L’abuso di anglicismi nei documenti pubblici rende più oscura la comunicazione. Anche l’Accademia della Crusca si mobilita.

Si sa che la manipolazione politica della lingua oggi passa soprattutto attraverso l’abuso degli anglicismi. Un esempio recente l’ha fornito il ministro dell’Istruzione Giannini, che ha aggirato le critiche sui superpoteri del preside-sindaco previsti dal ddl sulla scuola, dicendo che crescerà la leadership ma non il potere dirigenziale.

Lo scorso febbraio, Annamaria Testa, pubblicitaria ed esperta di comunicazione, ha rivolto un appello all’Accademia della Crusca per sostenere una campagna di sensibilizzazione per un uso più responsabile della lingua da parte di chi ha incarichi pubblici. La lingua è un bene comune ed è compito prima di tutto di chi amministra i beni pubblici averne cura.

Non si tratta di una battaglia di retroguardia contro l’inglese. Si chiede di usare nei discorsi politici, nelle comunicazioni dell’amministrazione pubblica e delle imprese, oltre che negli articoli di giornale, al posto degli anglicismi, le espressioni italiane corrispondenti, per consentire a tutti di comprendere il messaggio. Come si spiega nell’appello, è un fatto di trasparenza e di democrazia. La Crusca ha subito aderito all’iniziativa e il presidente, Claudio Marazzini, ha previsto un sito dove trovare le alternative possibili ai forestierismi, l’organizzazione di un osservatorio sui neologismi e la ricerca dei modi opportuni per sollecitare le istituzioni ad un uso più consapevole della lingua italiana.

Dietro l’abuso dell’“itanglese” della nostra classe dirigente c’è l’idea che occorra sintonizzarsi con la lingua della tecnocrazia globale se non altro per seguire l’onda della modernità. Anche le riforme della scuola sono state sempre precedute da un’invasione di anglicismi, che hanno veicolato l’imitazione dello squilibrato modello educativo anglosassone.

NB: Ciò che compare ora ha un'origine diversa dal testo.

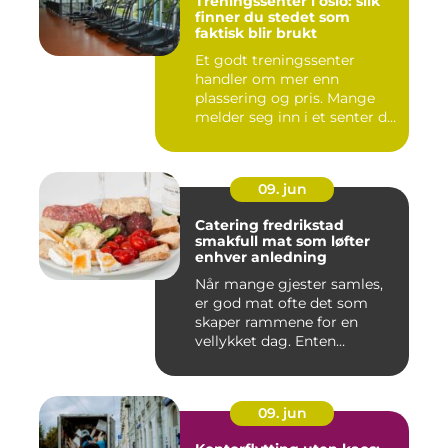
Treningssenter i oslo: slik
finner du stedet som
faktisk blir brukt
Et godt treningssenter
handler om mer enn
plassering og pris. Mange
melder seg inn i et senter de
ne...
09. jun
Catering fredrikstad
smakfull mat som løfter
enhver anledning
Når mange gjester samles,
er god mat ofte det som
skaper rammene for en
vellykket dag. Enten
anledni...
09. jun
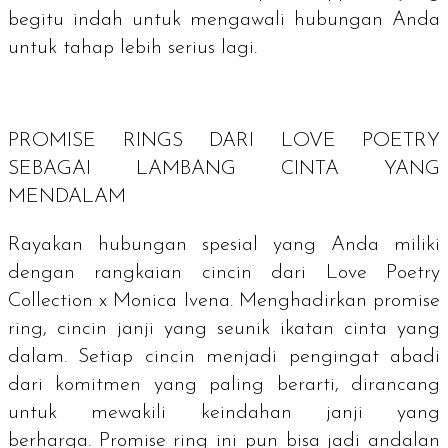
begitu indah untuk mengawali hubungan Anda
untuk tahap lebih serius lagi.
PROMISE RINGS
DARI LOVE POETRY
SEBAGAI LAMBANG CINTA YANG
MENDALAM
Rayakan hubungan spesial yang Anda miliki
dengan rangkaian cincin dari Love Poetry
Collection x Monica Ivena. Menghadirkan
promise
ring
, cincin janji yang seunik ikatan cinta yang
dalam. Setiap cincin menjadi pengingat abadi
dari komitmen yang paling berarti, dirancang
untuk mewakili keindahan janji yang
berharga.
Promise ring
ini pun bisa jadi andalan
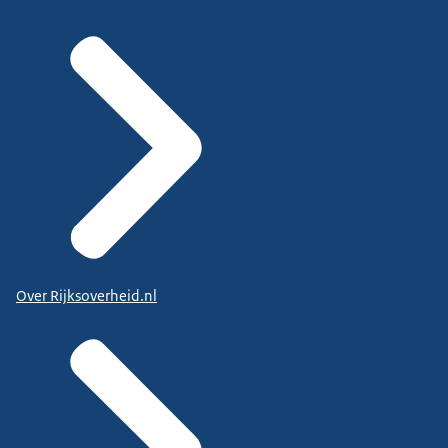
Over Rijksoverheid.nl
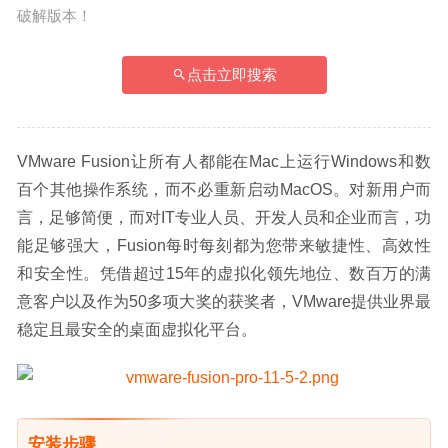
破解版本！
点击立即搜索
VMware Fusion让所有人都能在Mac上运行Windows和数
百个其他操作系统，而不必重新启动MacOS。对新用户而
言，足够简便，而对IT专业人员、开发人员和企业而言，功
能足够强大，Fusion每时每刻都为您带来敏捷性、高效性
和安全性。凭借超过15年的虚拟化领先地位、数百万的满
意客户以及作为50多项大奖的获奖者，VMware提供业界最
稳定且最安全的桌面虚拟化平台。
安装步骤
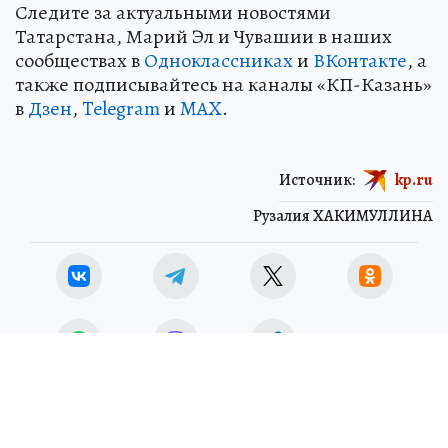
Следите за актуальными новостями
Татарстана, Марий Эл и Чувашии в наших
сообществах в
Одноклассниках
и
ВКонтакте
, а
также подписывайтесь на каналы «КП-Казань»
в
Дзен
,
Telegram
и
MAX
.
Источник:
kp.ru
Рузалия ХАКИМУЛЛИНА
ЧИТАЙТЕ НАС В МАХ!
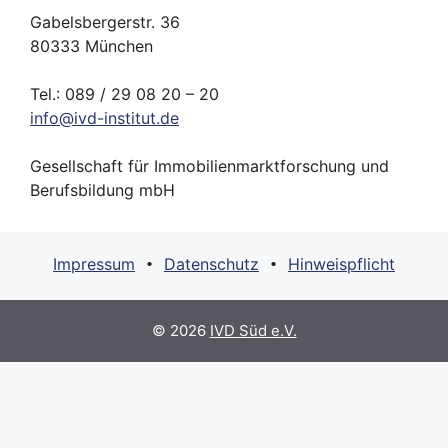
Gabelsbergerstr. 36
80333 München
Tel.: 089 / 29 08 20 – 20
info
@
ivd-
institut.
de
Gesellschaft für Immobilienmarktforschung und
Berufsbildung mbH
Impressum
Datenschutz
Hinweispflicht
•
•
© 2026
IVD Süd e.V.
Suche Kategorien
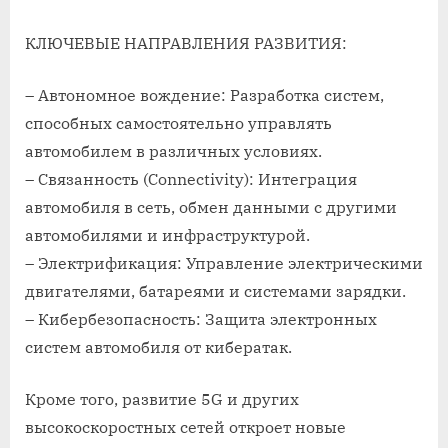
КЛЮЧЕВЫЕ НАПРАВЛЕНИЯ РАЗВИТИЯ:
– Автономное вождение: Разработка систем,
способных самостоятельно управлять
автомобилем в различных условиях.
– Связанность (Connectivity): Интеграция
автомобиля в сеть, обмен данными с другими
автомобилями и инфраструктурой.
– Электрификация: Управление электрическими
двигателями, батареями и системами зарядки.
– Кибербезопасность: Защита электронных
систем автомобиля от кибератак.
Кроме того, развитие 5G и других
высокоскоростных сетей откроет новые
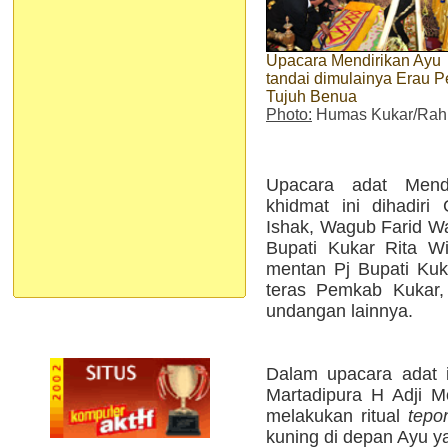
Upacara Mendirikan Ayu
tandai dimulainya Erau P
Tujuh Benua
Photo:
Humas Kukar/Ra
Upacara adat Mend
khidmat ini dihadir
Ishak, Wagub Farid Wa
Bupati Kukar Rita Wi
mentan Pj Bupati Kuk
teras Pemkab Kukar, 
undangan lainnya.
Dalam upacara adat i
Martadipura H Adji M
melakukan ritual
tepo
kuning di depan Ayu y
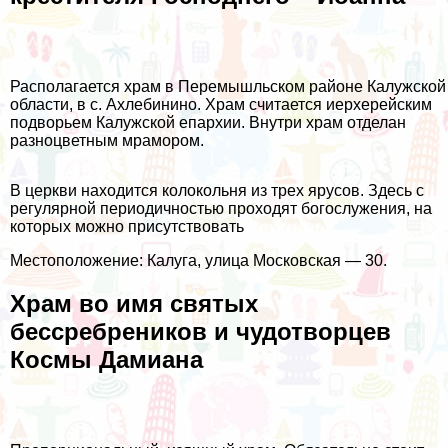
Располагается храм в Перемышльском районе Калужской
области, в с. Ахлебинино. Храм считается иерхерейским
подворьем Калужской епархии. Внутри храм отделан
разноцветным мрамором.
В церкви находится колокольня из трех ярусов. Здесь с
регулярной периодичностью проходят богослужения, на
которых можно присутствовать
Местоположение: Калуга, улица Московская — 30.
Храм во имя святых
бессребреников и чудотворцев
Космы Дамиана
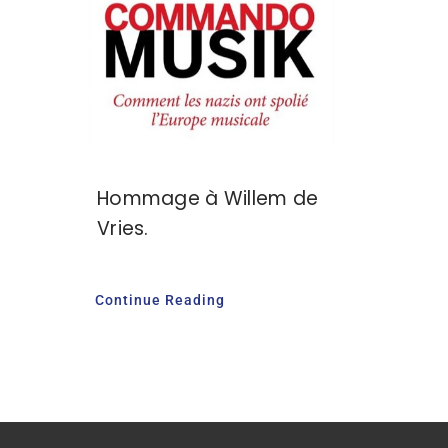
Hommage à Willem de
Vries.
Continue Reading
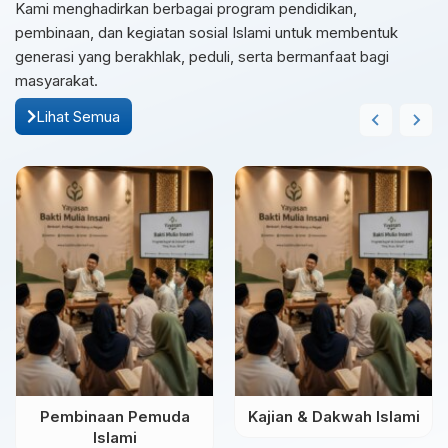
Kami menghadirkan berbagai program pendidikan,
pembinaan, dan kegiatan sosial Islami untuk membentuk
generasi yang berakhlak, peduli, serta bermanfaat bagi
masyarakat.
Lihat Semua
Pembinaan Pemuda
Kajian & Dakwah Islami
Islami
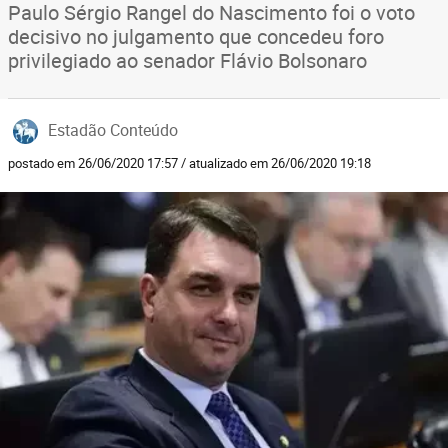
Paulo Sérgio Rangel do Nascimento foi o voto
decisivo no julgamento que concedeu foro
privilegiado ao senador Flávio Bolsonaro
Estadão Conteúdo
postado em 26/06/2020 17:57 / atualizado em 26/06/2020 19:18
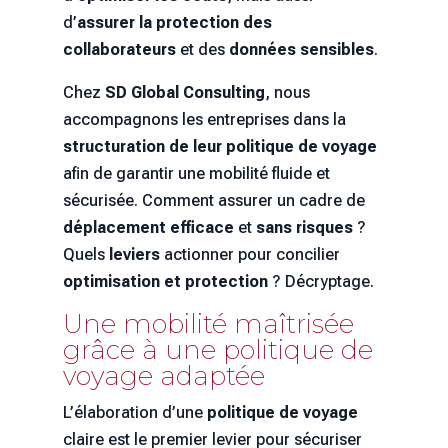
d’
assurer la protection des
collaborateurs
et des
données sensibles
.
Chez
SD Global Consulting
, nous
accompagnons les entreprises dans la
structuration de leur politique de voyage
afin de garantir une mobilité fluide et
sécurisée. Comment assurer un cadre de
déplacement efficace
et
sans risques
?
Quels
leviers
actionner pour concilier
optimisation et protection
? Décryptage.
Une mobilité maîtrisée
grâce à une politique de
voyage adaptée
L’élaboration d’une
politique de voyage
claire est le premier levier pour sécuriser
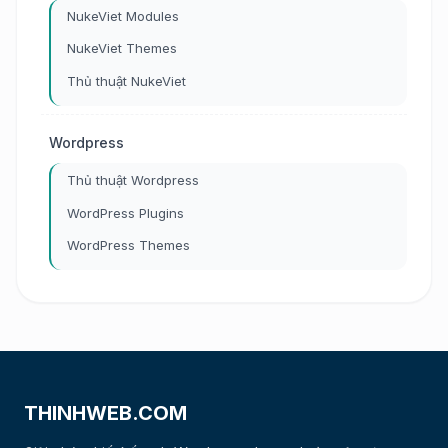
NukeViet Modules
NukeViet Themes
Thủ thuật NukeViet
Wordpress
Thủ thuật Wordpress
WordPress Plugins
WordPress Themes
THINHWEB.COM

Il documento della Buona scuola non fa eccezione. La riforma, infatti, dovrebbe far uscire la scuola dalla comfort zone, i concorsi inizieranno con una prova selettiva computer based, gli studenti affronteranno verifiche di problem solving e decision making e la formazione dei docenti sarà blended. Le scuole saranno rivitalizzate da design challenge, digital makers, living labs, agribusiness, gamification e hackathon. Tutti potranno giovarsi di Data school e Opening up education. Un’attenzione particolare alla policy, alla governance e al format, ma ancor di più, perché si tratta di soldi e di privatizzazione, a spending review, School bonus, School garantee, crowdfunding e voucher.

Inoltre, un’avventata imposizione dell’inglese sta disarticolando l’impianto disciplinare con il Content and language integrated learning (Clil), ovvero l’insegnamento in inglese di una materia curricolare. Anche chi, come Tullio De Mauro, auspica che l’inglese diventi la lingua comunitaria, sostiene però che il Clil vada introdotto con parsimonia e dopo una formazione dei docenti (che non è prevista adesso). E, come ha osservato Luca Serianni (“Salviamo la lingua italiana”, Il Messaggero, 31 marzo), il risultato paradossale di un passaggio indiscriminato all’inglese di alcune discipline sarà la perdita del lessico di quella materia. Chi studierà la matematica in inglese perderà, ad esempio, parole come teorema o isoscele. Più in generale, con l’esclusione di alcuni ambiti culturali e del lessico corrispondente, l’italiano diventerà un dialetto.